0
votes

I have an extremely weird filter issue with Google Analytics and Shopify. It used to control spam referral issues and control page views for just the store.

A view is setup that includes only the store's subdomain and its checkout based on the hostname filter field. I have tried these filter patterns:

store\.domain\.com|.*shopify\.com
store\.domain\.com|checkout\.shopify\.com
^(store\.domain\.com|checkout\.shopify\.com)$

The only pages included have a hostname of store.domain.com. No pages on shopify.com ever get included. It's only when the filter is removed altogether that page views on the shopify.com start appearing.

Here's where it gets weirder.

I have an unfiltered view setup where I run the exact filter patterns on the hostname as an advanced segment. Pages on the sub-domain checkout.shopify.com show for any of the filter patterns.

Secondly, I confirm the pages disappearing in the analytics reports have a hostname that is exactly:

checkout.shopify.com

Any further debugging ideas?
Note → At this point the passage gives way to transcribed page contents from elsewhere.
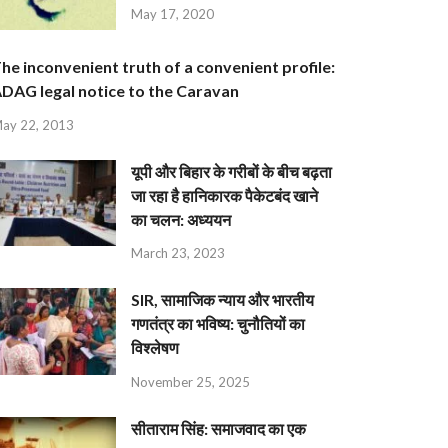
May 17, 2020
he inconvenient truth of a convenient profile:
DAG legal notice to the Caravan
ay 22, 2013
यूपी और बिहार के गरीबों के बीच बढ़ता
जा रहा है हानिकारक पैकेटबंद खाने
का चलन: अध्ययन
March 23, 2023
SIR, सामाजिक न्याय और भारतीय
गणतंत्र का भविष्य: चुनौतियों का
विश्लेषण
November 25, 2025
सीताराम सिंह: समाजवाद का एक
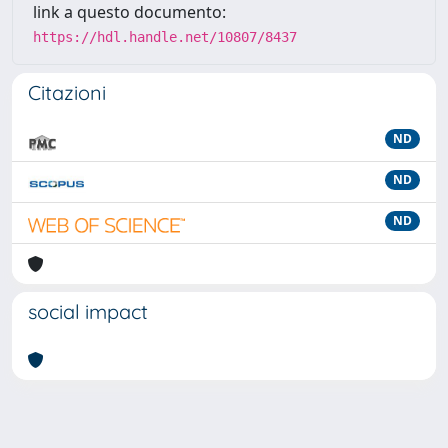
link a questo documento:
https://hdl.handle.net/10807/8437
Citazioni
ND
ND
ND
social impact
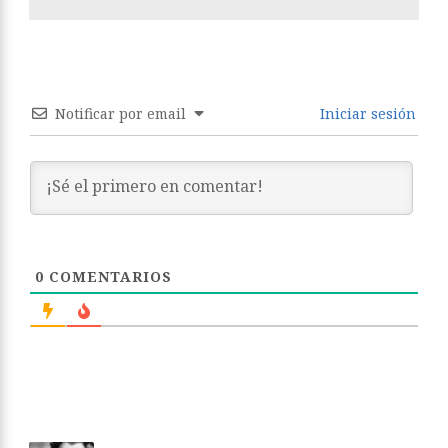
Notificar por email
Iniciar sesión
0
COMENTARIOS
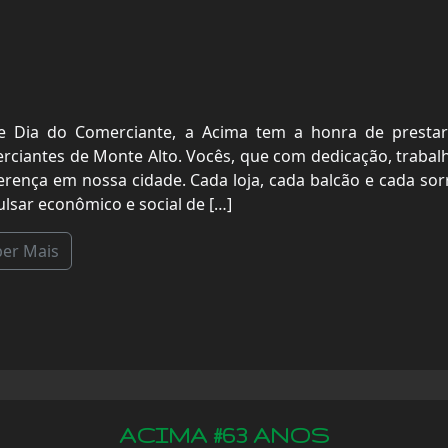
e Dia do Comerciante, a Acima tem a honra de prest
rciantes de Monte Alto. Vocês, que com dedicação, trabal
ferença em nossa cidade. Cada loja, cada balcão e cada sor
ulsar econômico e social de […]
ber Mais
ACIMA #63 ANOS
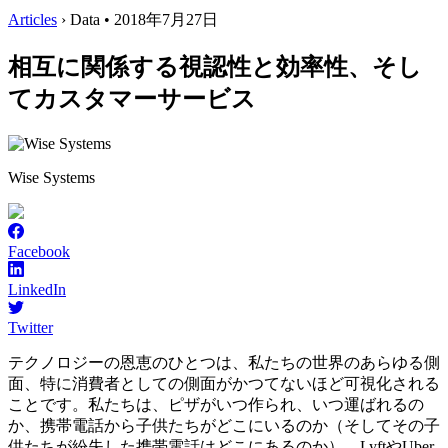
Articles
› Data • 2018年7月27日
相互に関係する視認性と効率性、そし
てカスタマーサービス
Wise Systems
Facebook
LinkedIn
Twitter
テクノロジーの恩恵のひとつは、私たちの世界のあらゆる側
面、特に消費者としての側面がかつてないほど可視化される
ことです。私たちは、ピザがいつ作られ、いつ運ばれるの
か、携帯電話から子供たちがどこにいるのか（そしてその子
供たちが紛失した携帯電話はどこにあるのか）、LyftやUber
Possible explanations?

1
Are you sure you can add custom Analytics pieces of code within checkout.shopify.com? That's a url where Shopify holds most of the control due of being a PCI compliant url. - alexandresaiz
No control. But control or not, nothing to my knowledge could lead to these issues. - Joshua

1 Answers

2
votes

The reason why your filter isn't working is because the Checkout at Shopify uses virtual pageviews instead of the regular ones, in order to have neat names that make your reports and funnels clean instead of leaving a bunch of meaningless IDs like the ones you see in the URL. These pageviews don't contain a hostname.

Now you may be wondering why it worked in your advanced segments. If you check your Hostname report (under Audience > Technology > Network) you'll see the checkout.shopify.com hostname there, but with 0 sessions and some transactions. That's because it was the ecommerce tracking code that sent the hostname value that you saw in your segment, not the pageview.
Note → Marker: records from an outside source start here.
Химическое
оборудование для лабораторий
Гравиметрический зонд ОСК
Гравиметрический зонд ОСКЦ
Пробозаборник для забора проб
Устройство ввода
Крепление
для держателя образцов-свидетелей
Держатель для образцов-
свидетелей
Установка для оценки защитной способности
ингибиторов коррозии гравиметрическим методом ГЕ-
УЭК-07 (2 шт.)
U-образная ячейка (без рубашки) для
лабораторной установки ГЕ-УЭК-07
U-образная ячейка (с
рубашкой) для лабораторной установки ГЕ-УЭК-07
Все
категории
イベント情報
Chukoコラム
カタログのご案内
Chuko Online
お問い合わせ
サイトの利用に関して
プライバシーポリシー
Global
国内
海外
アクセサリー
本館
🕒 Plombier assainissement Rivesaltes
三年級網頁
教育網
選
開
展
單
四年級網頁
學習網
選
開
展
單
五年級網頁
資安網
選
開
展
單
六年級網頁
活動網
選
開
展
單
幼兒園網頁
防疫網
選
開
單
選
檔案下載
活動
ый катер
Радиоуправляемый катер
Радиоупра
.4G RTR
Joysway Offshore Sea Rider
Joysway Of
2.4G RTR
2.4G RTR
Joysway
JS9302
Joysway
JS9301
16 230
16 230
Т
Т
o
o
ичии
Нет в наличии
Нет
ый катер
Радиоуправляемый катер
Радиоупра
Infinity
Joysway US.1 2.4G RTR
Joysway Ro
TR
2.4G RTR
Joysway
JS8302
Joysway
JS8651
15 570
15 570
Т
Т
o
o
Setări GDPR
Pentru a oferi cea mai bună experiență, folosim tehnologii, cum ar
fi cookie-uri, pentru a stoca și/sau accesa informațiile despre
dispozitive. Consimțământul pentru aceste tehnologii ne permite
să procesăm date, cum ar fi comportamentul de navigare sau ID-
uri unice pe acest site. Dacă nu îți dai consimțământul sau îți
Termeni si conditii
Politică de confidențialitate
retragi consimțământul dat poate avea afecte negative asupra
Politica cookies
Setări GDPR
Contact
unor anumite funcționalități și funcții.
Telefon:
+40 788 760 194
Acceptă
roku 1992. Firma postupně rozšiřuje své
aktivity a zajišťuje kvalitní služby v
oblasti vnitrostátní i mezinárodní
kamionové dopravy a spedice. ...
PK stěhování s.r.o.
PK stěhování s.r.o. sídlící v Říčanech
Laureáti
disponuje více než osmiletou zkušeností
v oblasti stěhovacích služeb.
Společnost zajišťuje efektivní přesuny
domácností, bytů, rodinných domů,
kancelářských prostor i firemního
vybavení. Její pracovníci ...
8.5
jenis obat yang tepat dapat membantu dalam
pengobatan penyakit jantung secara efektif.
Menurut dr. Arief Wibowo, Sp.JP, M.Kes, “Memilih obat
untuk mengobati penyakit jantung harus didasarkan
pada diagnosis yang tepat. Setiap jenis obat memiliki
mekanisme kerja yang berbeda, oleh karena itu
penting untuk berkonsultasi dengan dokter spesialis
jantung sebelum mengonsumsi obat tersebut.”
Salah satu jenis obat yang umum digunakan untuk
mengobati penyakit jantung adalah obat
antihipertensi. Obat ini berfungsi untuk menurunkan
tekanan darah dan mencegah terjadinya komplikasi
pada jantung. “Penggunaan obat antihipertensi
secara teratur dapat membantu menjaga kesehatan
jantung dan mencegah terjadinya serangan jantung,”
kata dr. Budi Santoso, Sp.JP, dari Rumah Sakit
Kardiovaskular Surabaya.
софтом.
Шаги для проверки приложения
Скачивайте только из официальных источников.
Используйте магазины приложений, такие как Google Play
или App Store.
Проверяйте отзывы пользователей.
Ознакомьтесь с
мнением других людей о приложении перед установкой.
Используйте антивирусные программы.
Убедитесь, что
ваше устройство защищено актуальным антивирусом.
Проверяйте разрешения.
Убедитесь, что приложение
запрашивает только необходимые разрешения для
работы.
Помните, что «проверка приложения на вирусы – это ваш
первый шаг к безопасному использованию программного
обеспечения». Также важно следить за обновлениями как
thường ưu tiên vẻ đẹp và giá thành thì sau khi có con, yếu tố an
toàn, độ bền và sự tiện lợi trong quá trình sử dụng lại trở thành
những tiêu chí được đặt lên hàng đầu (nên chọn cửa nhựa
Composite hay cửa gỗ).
One solution in this case is to create your filter in two steps.

1) Merge the Hostname and Request URI into Custom Field 1 with an Advanced filter. If Hostname is your Field A, make sure you leave "Field A Required" unchecked.
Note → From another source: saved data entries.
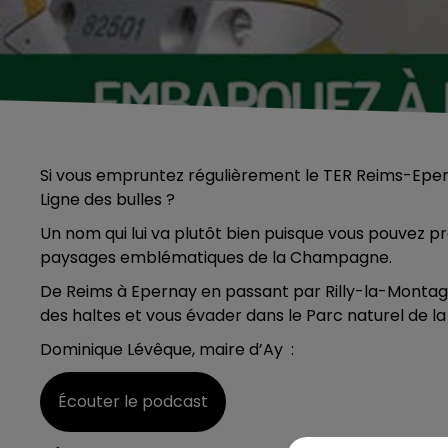
Si vous empruntez régulièrement le TER Reims-Epern
Ligne des bulles ?
Un nom qui lui va plutôt bien puisque vous pouvez p
paysages emblématiques de la Champagne.
De Reims à Epernay en passant par Rilly-la-Montagn
des haltes et vous évader dans le Parc naturel de 
Dominique Lévêque, maire d’Ay :
Écouter le podcast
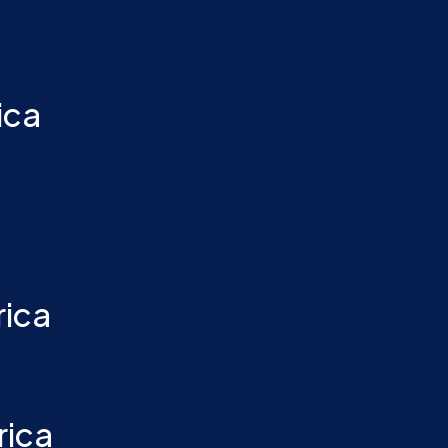
ica
rica
rica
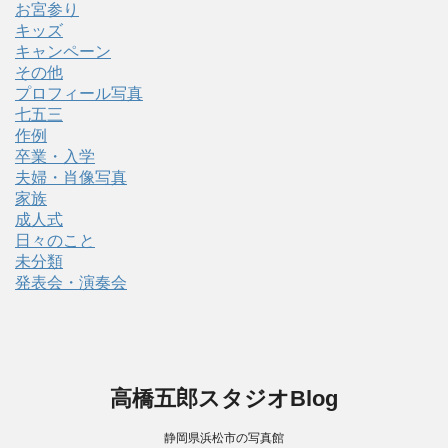
お宮参り
キッズ
キャンペーン
その他
プロフィール写真
七五三
作例
卒業・入学
夫婦・肖像写真
家族
成人式
日々のこと
未分類
発表会・演奏会
高橋五郎スタジオBlog
静岡県浜松市の写真館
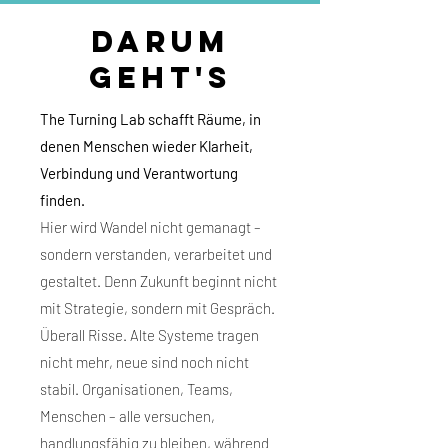
Darum
geht's
The Turning Lab schafft Räume, in
denen Menschen wieder Klarheit,
Verbindung und Verantwortung
finden.
Hier wird Wandel nicht gemanagt –
sondern verstanden, verarbeitet und
gestaltet. Denn Zukunft beginnt nicht
mit Strategie, sondern mit Gespräch.
Überall Risse. Alte Systeme tragen
nicht mehr, neue sind noch nicht
stabil. Organisationen, Teams,
Menschen – alle versuchen,
handlungsfähig zu bleiben, während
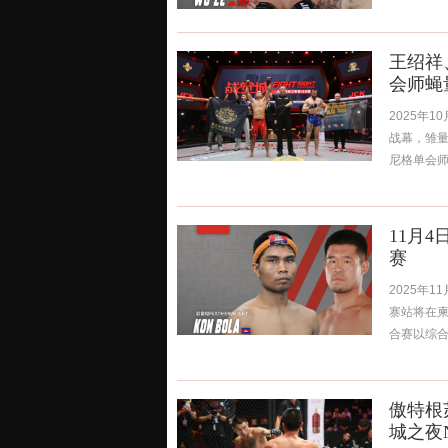
王绍祥
会师蝇量
2025年
战幕，雏量
尼格单会师
11月4
赛
2025年
寨站将在柬
合赛以综合格
傲特根
城之夜N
2) Filter the custom field for store.domain.com|/checkout

On a side note, my preferred method to avoid spam in to simply create a new property. You'd be surprised how most spammers only target UA-XXXXX-1 and leave alone all others properties. They are probably just using the Measurement Protocol to send fake data and they generate the IDs programatically instead of actually going through the trouble of finding the code on the site.